## What is needed
The records that follow must be repeated exactly as they stand.

## Supplied entries
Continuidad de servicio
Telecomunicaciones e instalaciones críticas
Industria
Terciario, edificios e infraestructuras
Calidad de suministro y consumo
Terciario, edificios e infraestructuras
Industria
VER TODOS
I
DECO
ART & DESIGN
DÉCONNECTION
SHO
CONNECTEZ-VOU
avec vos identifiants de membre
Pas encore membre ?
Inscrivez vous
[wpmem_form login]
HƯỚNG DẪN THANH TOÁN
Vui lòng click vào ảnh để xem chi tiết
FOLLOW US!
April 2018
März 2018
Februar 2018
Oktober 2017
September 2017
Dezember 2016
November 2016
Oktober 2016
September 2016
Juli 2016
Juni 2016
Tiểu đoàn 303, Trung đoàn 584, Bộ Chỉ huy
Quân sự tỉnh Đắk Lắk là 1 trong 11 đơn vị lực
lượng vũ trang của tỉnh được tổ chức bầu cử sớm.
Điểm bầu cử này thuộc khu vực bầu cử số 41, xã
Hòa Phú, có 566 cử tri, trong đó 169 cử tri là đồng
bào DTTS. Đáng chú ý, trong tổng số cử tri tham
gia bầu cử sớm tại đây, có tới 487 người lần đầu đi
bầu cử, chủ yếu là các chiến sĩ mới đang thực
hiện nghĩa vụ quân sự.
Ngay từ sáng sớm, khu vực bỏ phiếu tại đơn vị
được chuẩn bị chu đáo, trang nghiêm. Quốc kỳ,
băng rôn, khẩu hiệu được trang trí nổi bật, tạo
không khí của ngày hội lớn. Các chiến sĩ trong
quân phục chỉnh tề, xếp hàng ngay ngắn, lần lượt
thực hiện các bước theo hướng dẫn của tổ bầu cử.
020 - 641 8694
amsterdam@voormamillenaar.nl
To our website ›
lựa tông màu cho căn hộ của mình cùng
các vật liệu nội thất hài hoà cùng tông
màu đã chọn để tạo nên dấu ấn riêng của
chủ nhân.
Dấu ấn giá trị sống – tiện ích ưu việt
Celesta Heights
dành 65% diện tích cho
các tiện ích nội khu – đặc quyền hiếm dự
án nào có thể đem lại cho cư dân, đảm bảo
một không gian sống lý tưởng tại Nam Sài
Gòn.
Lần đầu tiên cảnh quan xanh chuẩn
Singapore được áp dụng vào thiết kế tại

## Your solution
Continuidad de servicio
Telecomunicaciones e instalaciones críticas
Industria
Terciario, edificios e infraestructuras
Calidad de suministro y consumo
Terciario, edificios e infraestructuras
Industria
VER TODOS
I
DECO
ART & DESIGN
DÉCONNECTION
SHO
CONNECTEZ-VOU
avec vos identifiants de membre
Pas encore membre ?
Inscrivez vous
[wpmem_form login]
HƯỚNG DẪN THANH TOÁN
Vui lòng click vào ảnh để xem chi tiết
FOLLOW US!
April 2018
März 2018
Februar 2018
Oktober 2017
September 2017
Dezember 2016
November 2016
Oktober 2016
September 2016
Juli 2016
Juni 2016
Tiểu đoàn 303, Trung đoàn 584, Bộ Chỉ huy
Quân sự tỉnh Đắk Lắk là 1 trong 11 đơn vị lực
lượng vũ trang của tỉnh được tổ chức bầu cử sớm.
Điểm bầu cử này thuộc khu vực bầu cử số 41, xã
Hòa Phú, có 566 cử tri, trong đó 169 cử tri là đồng
bào DTTS. Đáng chú ý, trong tổng số cử tri tham
gia bầu cử sớm tại đây, có tới 487 người lần đầu đi
bầu cử, chủ yếu là các chiến sĩ mới đang thực
hiện nghĩa vụ quân sự.
Ngay từ sáng sớm, khu vực bỏ phiếu tại đơn vị
được chuẩn bị chu đáo, trang nghiêm. Quốc kỳ,
băng rôn, khẩu hiệu được trang trí nổi bật, tạo
không khí của ngày hội lớn. Các chiến sĩ trong
quân phục chỉnh tề, xếp hàng ngay ngắn, lần lượt
thực hiện các bước theo hướng dẫn của tổ bầu cử.
020 - 641 8694
amsterdam@voormamillenaar.nl
To our website ›
lựa tông màu cho căn hộ của mình cùng
các vật liệu nội thất hài hoà cùng tông
màu đã chọn để tạo nên dấu ấn riêng của
chủ nhân.
Dấu ấn giá trị sống – tiện ích ưu việt
Celesta Heights
dành 65% diện tích cho
các tiện ích nội khu – đặc quyền hiếm dự
án nào có thể đem lại cho cư dân, đảm bảo
một không gian sống lý tưởng tại Nam Sài
Gòn.
Lần đầu tiên cảnh quan xanh chuẩn
Singapore được áp dụng vào thiết kế tại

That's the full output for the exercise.